Por: El Cojito Bibijagua.
Salir al reencuentro con esa mala yerba que aplasta las
buenas plantas significa un placer enorme y me refiero al hecho de regresar a
tu tierra donde tantos defectos y malas interpretaciones se convierten en un
todo bastante cotidiano y significativo.
Preparas el viaje y solo piensas en
ese pequeñísimo tiempo de vuelo intercontinental que nada puede parar o cesar
los deseos de hacerte bajar del aparato volador
y enorme, correr antes de que se abra la escotilla del avión por sus pasillos, y recibir los regaños del personal de tripulación porque sales disparao caminando y no te interesa ni un comino que esté aun moviéndose la nave por las arterias que conforman las pistas de despegue y aterrizaje porque solo piensas en respirar los olores inconfundibles que te brindan los
pasillos del aeropuerto. Simplemente quedas loco por tocar la tierra.
Nadie corre como un cubano en esa pequeña distancia, entre
el avión y la salida final del patíbulo que llega a convertirse un aeropuerto
cubano. Nadie, se desespera más en esas horas que son demoradas por la
infraestructura deficiente y la deficiencia mental y cultural de algunos de sus
gestores.
Recuerdo con nitidez, los consejos que mi amigo me daba
antes de hacer el primer viaje de regreso al Caimán.
- - Atiéndeme, que te conozco, y quiero llegar rápido
a Cienfuegos, no le hagas caso al personal de la aduana cuando se dirijan
a ti en mala forma- me dijo horas antes
de salir de París.
- - Ok, yo estaré tranquilo pero por qué me lo
dices- pregunte como buen aprendiz.
- - Porque te conozco y no quiero que nos demoren
por tus impulsos, si te piden algo trata de negociar y tragar en seco, recuerda
que esta es mi quinta vez de entrada allá y he pasado por todo- me aclaró.

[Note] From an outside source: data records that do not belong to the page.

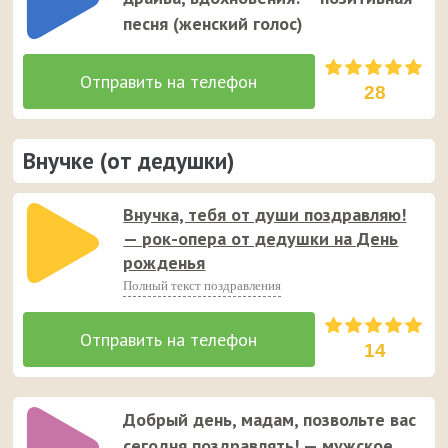
песня (женский голос)
28
Внучке (от дедушки)
Внучка, тебя от души поздравляю!
— рок-опера от дедушки на День
рожденья
Полный текст поздравления
14
Добрый день, мадам, позвольте вас
сегодня поздравлять! — мужское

En realidad pensé que exageraba, y no presté mucha atención
a sus consejos regalados. No sabía distinguir por la inexperiencia, que algunas
de sus palabras tocaran el borde de lo real maravilloso. Él me comentaba de los
atributos que como a Dioses tenías que “aflojar”
para que el transito se hiciera más fluido y ameno.
-
- Los médicos te van a pedir monedas, revistas,
chicle, pegatinas, nieve concentrada, lo
que sea, el caso es tumbarte algo, y los aduaneros te hablaran con despotismo,
sin la más mínima educación se dirigirán a ti, como ordenándote y recriminándote
que estés lejos, siendo un pecador de este tiempo, traidor a sus derechos y
deberes, que se pierden en cada palabra que te dirigirán- me seguía comentando
mi camarada de viaje.
- - Pero...-logré balbucear.
- - Pero nada compadre, aguanta como un cabrón pa salir lo antes posible de eso- me
dijo para convencerme.
Y tenía razón, que no son las razones de otros. Las diez
horas que duró el vuelo se convirtieron en un “dime que te diré” y “en que
te puedo ayudar si te pasa algo”, “te aconsejo que hagas esto”, entre los
cubanos y se sentía en aquella cápsula voladora una angustia y
preocupación mezclada con alegría que distaba mucho de la formal actitud de los
franceses vacacionistas, que dormían, leían, y disfrutaban de un vuelo de
manera diferente a nosotros, los cubanos.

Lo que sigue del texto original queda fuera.